Je veux témoigner de ce que j’ai vécu pour que ces histoires ne tombent pas dans l’oubli, pour que les souffrances causées soient reconnues et que cela ne se reproduise plus.
J’avais 7 ans quand cela m’est arrivé. Incompréhension totale, puis honte, culpabilité, silence et désespoir grandissant. Depuis, cet événement et ses conséquences m’ont souvent encombrée et ont assombri mon existence bien des fois. Ils font partie de mon histoire oui, mais ils ont pris beaucoup trop de place dans ma vie.
Un grand nombre d’années se sont écoulées, puis j’ai entendu parler de l’inirr. L’espoir est né en moi d’être crue, d’être reconnue, et de me relever, enfin. J’ai commencé à faire des recherches pour savoir qui pouvait être ce prêtre, et pour savoir aussi s’il y avait eu d’autres victimes à cette période-là, dans cette paroisse-là. Mais cela n’a rien donné de clair et de précis.
[Quand je regarde les conséquences que cet événement a eu sur ma vie, je suis très en colère. Quand je regarde un film ou un documentaire sur ce sujet, je suis encore triste et encore en colère. Ce qui me vient alors à l’esprit, c’est que je veux que le monde sache ce qui s’est passé, ce que ces prêtres abuseurs dans la toute-puissance ont fait à des enfants innocents. Je veux que le monde entier sache ce que cette institution a passé sous silence et a laissé faire pendant des années. Je veux que tous ces abus soient inscrits dans l’histoire de l’Église et qu’enfin, la honte et la culpabilité changent de camp.]
Ma démarche auprès de l’inirr, accompagnée par ma référente, m’a beaucoup remuée, bousculée, et déplacée. J’ai bien failli abandonner avant même de commencer. Revenir sur cet événement et sur ce que j’avais vécu ensuite me semblait si difficile. Et ça l’a été. Mais avec l’aide de ma thérapeute et de ma référente, je me suis sentie boostée pour avancer, pour aller jusqu’au bout de ce travail. Car c’est un vrai travail.
Ma plus grande peur était de ne pas être crue, de ne pas être entendue. J’ai toujours pensé qu’on ne me croirait pas. Trop petite pour comprendre ce qui s’était passé, ne pouvant pas mettre de mots sur cet événement, je m’étais tue. S’en était suivie une distance avec les autres, un isolement, et le sentiment d’être différente et marginale. Je me croyais folle. Plus tard, adulte, lorsque j’ai osé en parler, j’ai entendu des choses comme : « Tu étais une allumeuse », ou encore : « Je ne peux pas croire qu’un homme de ce statut ait fait ça. » Quelle déception et que de colère en moi ! Le déni de mon entourage, de mes parents surtout, me confirmait qu’on ne me croirait pas…

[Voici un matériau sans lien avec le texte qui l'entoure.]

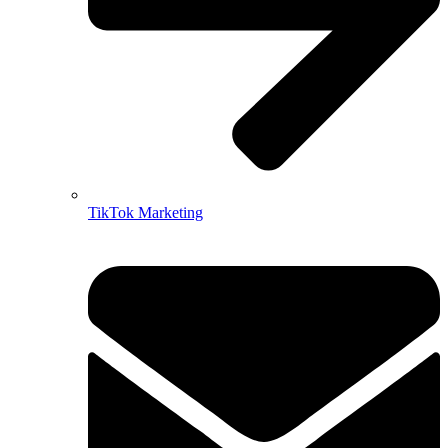
TikTok Marketing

Mais dès le premier entretien avec les personnes de la cellule de Nantes, je me suis sentie accueillie, prise en compte et crue. La même peur (celle de ne pas être crue) m’a envahie bien avant de commencer les entretiens avec ma référente. Mais elle m’a écoutée, accompagnée, avec beaucoup d’attention, de bienveillance, de respect et de patience.
Être crue et reconnue enfin ! Être écoutée et prise en compte me permet de me sentir exister, de me sentir vivante et de retrouver la dignité perdue pendant si longtemps.
Et au moins, avec ma démarche auprès de l’inirr, je fais quelque chose pour me défendre, pour me battre et sortir du silence et de la culpabilité. J’agis enfin pour moi et pour les autres peut-être aussi, pour toutes celles et tous ceux qui n’osent pas parler, qui n’osent pas témoigner. Je l’espère en tous cas.
Cet événement et ses conséquences sont inscrits en moi bien sûr, je sais qu’ils ne s’effaceront pas. Ils font partie intégrante de ma vie, mais ils ne prennent plus toute la place. Ce travail m’a permis de comprendre et d’accepter des moments de mon histoire. C’est comme un puzzle dont les morceaux trouveraient leur juste place. Ma démarche a changé mon regard sur ce que j’ai vécu et va me permettre, je l’espère, d’avancer et d’ouvrir des portes restées trop longtemps fermées.
Je me sens pleine de gratitude pour toutes les personnes qui m’ont accompagnée et soutenue tout au long de ma démarche.